Are you smarter than a presidential candidate?

In a presidential season rife with confrontation, verbal barbs and endowment innuendo, one thing has stayed the same — nobody is speaking above a high school level. And one front-runner is solidly in elementary school territory.

The presidential candidates — both Republican and Democrat — have mostly been speaking at a middle school grade level, according to an CNBC analysis using debate transcripts through March 4.

On the GOP side, Ted Cruz leads the way for most likely to use big and complicated words. It's not surprising, given that Cruz was his high school's valedictorian, has degrees from Princeton and Harvard and was talented enough to represent the state of Texas in oral arguments at the Supreme Court.

What's surprising then? For all that experience and talent, his speaking level averaged around ninth grade.
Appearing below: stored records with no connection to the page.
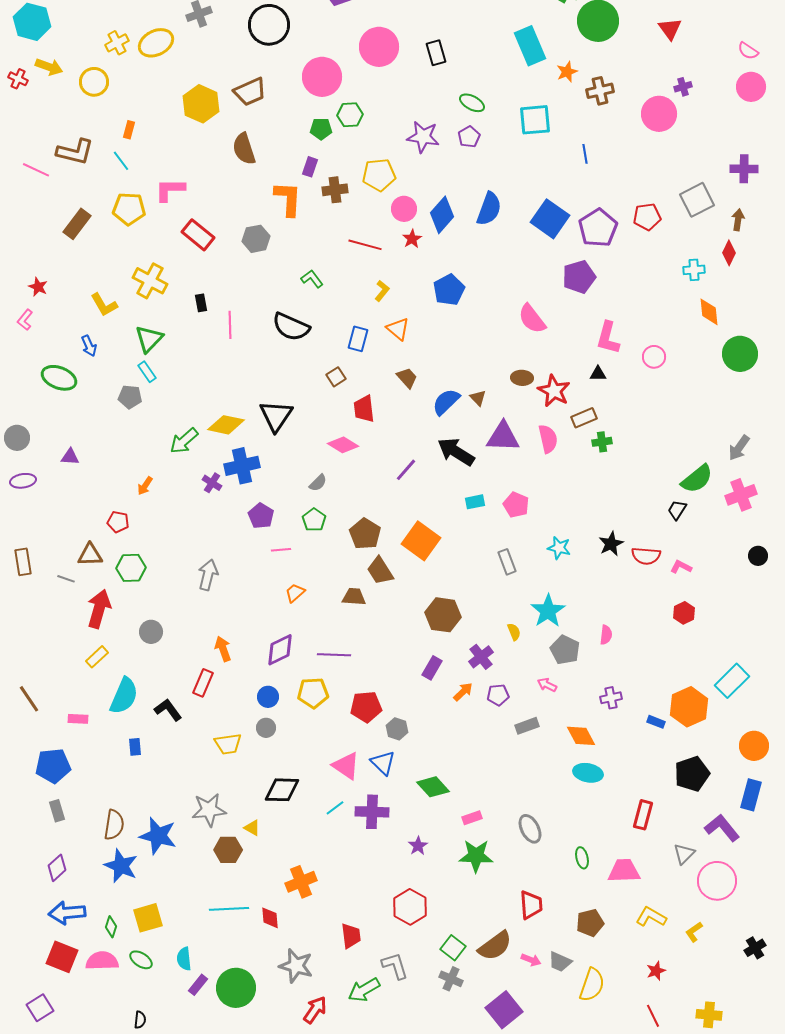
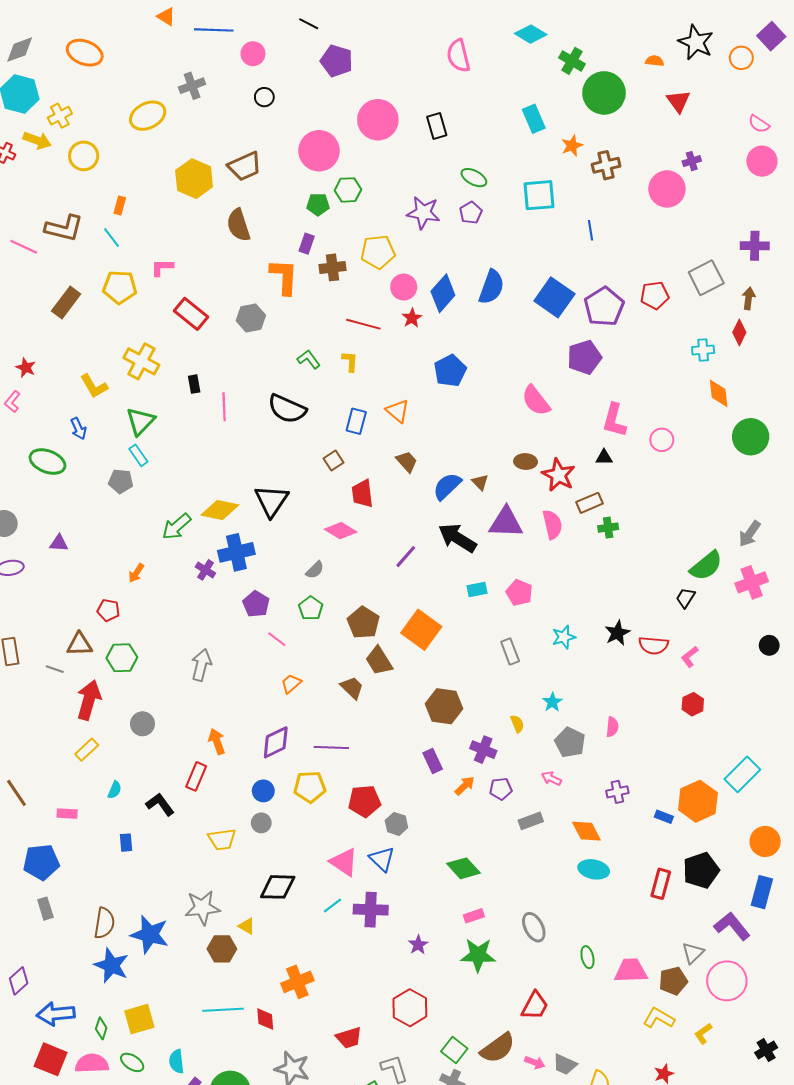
black circle: (269, 25) -> (264, 97), size x0.5
yellow cross: (117, 43) -> (60, 116), moved
cyan rectangle: (530, 46) -> (534, 119), size x0.7
pink L-shape: (170, 190) -> (162, 267), size x0.7
yellow L-shape: (382, 291) -> (350, 361), moved, turned -35
cyan star: (559, 548) -> (564, 637), turned -30
pink line: (281, 550) -> (277, 639), turned 42
pink L-shape: (681, 567) -> (690, 657), turned -65
brown trapezoid: (354, 597) -> (352, 688), turned 40
cyan star: (548, 611) -> (552, 702), size x0.6
purple cross: (481, 657) -> (483, 750), turned -30
purple rectangle: (432, 668) -> (433, 761), turned -55
cyan semicircle: (124, 696) -> (115, 790), size x0.5
green diamond: (433, 787) -> (464, 868), moved
red rectangle: (643, 815) -> (661, 884), moved
purple diamond: (57, 868) -> (19, 981), moved
red trapezoid: (531, 905) -> (535, 1006), turned 32
brown pentagon: (590, 923) -> (673, 981), moved
red trapezoid: (351, 936) -> (349, 1038), turned 80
At the other end of the spectrum is front-runner Donald Trump, who's clocked in averaging a fifth-grade level of vocabulary. His approach has been easy speech, small sentences and short words. Maybe that's the key; after all, he's leading many national polls.

On the other side of the aisle, Hillary Clinton has been averaging just over a ninth-grade speaking level. But the grade level depends partly on sentence length, which is awfully hard for the Republicans who tend to bicker and talk over each other in debates.

Political discourse hasn't always been this low. Research shows that over time, speech has become simpler. And simpler.

Contrast that to the grade levels of the Federal Reserve's monetary policy statement. The central bank is writing at a 17th-grade level — or basically grad school.